Ben voyons, t'as qu'à dire que j'ose tout, et que c'est même à ça qu'on me reconnait :)
http://www.gravier.org/LesCons/LesConsCaOseTout.au



Oui, Chomsky défend des valeurs et un certaine idée de la morale. Mais non, son discours n'a rien de théologique. Ce n'est pas parce que la religion de son coté véhicule des valeurs similaires, qu'un discours basé sur ces valeurs a quoi que ce soit de religieux. Je ne suis pas croyant, ça ne m'empêche pas de penser qu'il a raison. Tu ne vas quand même pas me sortir une sarkozerie du genre : "La dimension morale est plus solide, plus enracinée lorsqu’elle procède d’une démarche spirituelle, religieuse, plutôt que lorsqu’elle cherche sa source dans le débat politique ou dans le modèle républicain", juste pour donner tort à Chomsky.


"Should share a heavy burden of guilt", qui est traduit par "doivent partager le fardeau de la culpabilité".
"guilt" c'est bien "culpabilité", mais je ne pense pas qu'il soit employé dans le sens juridique du terme, c'est pour ça que je l'ai remplacé par "responsabilité" lorsque je reformule ce qui me semble être le sens de son propos.

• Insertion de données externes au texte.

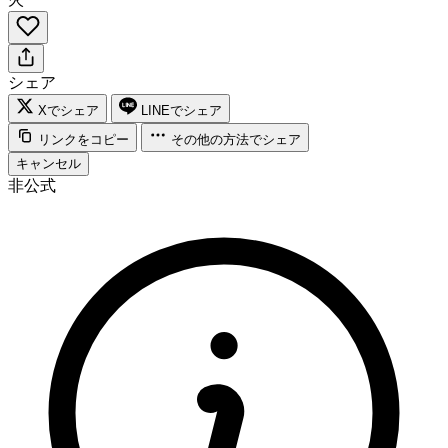
シェア
Xでシェア
LINEでシェア
リンクをコピー
その他の方法でシェア
キャンセル
非公式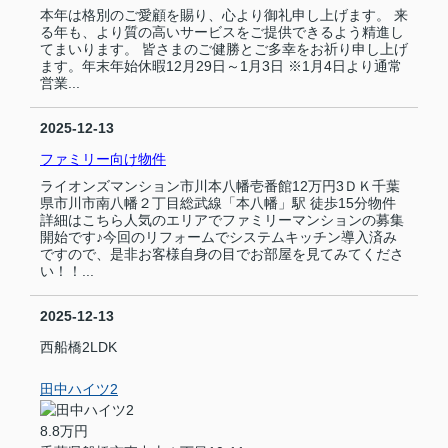
本年は格別のご愛顧を賜り、心より御礼申し上げます。 来
る年も、より質の高いサービスをご提供できるよう精進し
てまいります。 皆さまのご健勝とご多幸をお祈り申し上げ
ます。年末年始休暇12月29日～1月3日 ※1月4日より通常
営業...
2025-12-13
ファミリー向け物件
ライオンズマンション市川本八幡壱番館12万円3ＤＫ千葉
県市川市南八幡２丁目総武線「本八幡」駅 徒歩15分物件
詳細はこちら人気のエリアでファミリーマンションの募集
開始です♪今回のリフォームでシステムキッチン導入済み
ですので、是非お客様自身の目でお部屋を見てみてくださ
い！！...
2025-12-13
西船橋2LDK
田中ハイツ2
8.8万円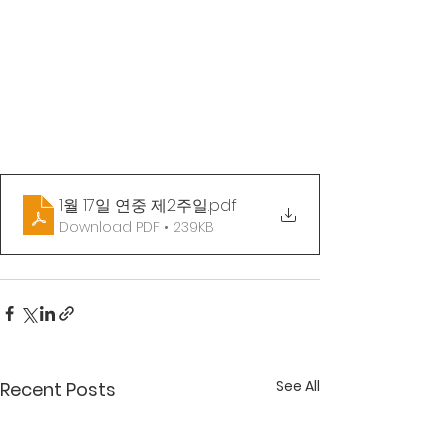
1월 17일 연중 제2주일
.pdf
Download PDF • 239KB
See All
Recent Posts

Je ne pense pas qu'il faille le prendre comme une "accusation", qui appelle une "décision juridique" et éventuellement une "condamnation" et une "réparation" pour un "préjudice". Ce qu'il dit, je le vois comme une sorte d'extension du principe de "non assistance à personne en danger", au sens très large, bien au-delà du cadre juridique qui définit cette notion. En quelque sorte, si on a la possibilité de faire quelque chose mais qu'on ne fait rien, on est en partie responsable de la situation, même si on en n'est pas les initiateurs, ni même ceux à qui elle profite le plus.
Sur cette échelle de valeurs, la seule personne à même de juger tes actes, c'est toi-même. C'est ce qui rend la chose à la fois très simple ("je n'y suis pour rien, donc je n'ai rien à voir là-dedans"), et très compliquée ("on peut toujours faire plus, on peut toujours faire mieux. Est ce que j'ai fait ma part ?").

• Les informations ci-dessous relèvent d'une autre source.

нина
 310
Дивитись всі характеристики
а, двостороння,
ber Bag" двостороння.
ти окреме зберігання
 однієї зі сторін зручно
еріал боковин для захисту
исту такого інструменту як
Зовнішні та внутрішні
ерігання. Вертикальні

Sinon pour le coup de "Gandhi extrémisme de la non-violence"... L'extremisme de la modération... C'est peu commun comme concept ;)

Anonyme a dit…

Cela mérite réflexion. Je pense qu'il serait intéressant de connaître l'avis un peu plus développé de Chomsky. Personnellement j'ai développé l'idée que la société de consommation rend quelque peu autiste. Il y a aussi la complexité du monde qui peut souvent désarmer les bonnes volontés. Mais est-ce une excuse suffisante ?
En tous les cas la question est très intéressante. Et cela me permet de mettre un visage sur ce nom : Chomsky, une des références du Monde diplomatique.

Anonyme a dit…

Tu devrais jeter un coup d'oeil à la liste des articles qui contiennent des extraits du documentaire "Manufacturing Consent" sur Noam Chomsky. Je pense que le dernier extrait qu'il me reste à rajouter apportera un élément de réponse à cette question.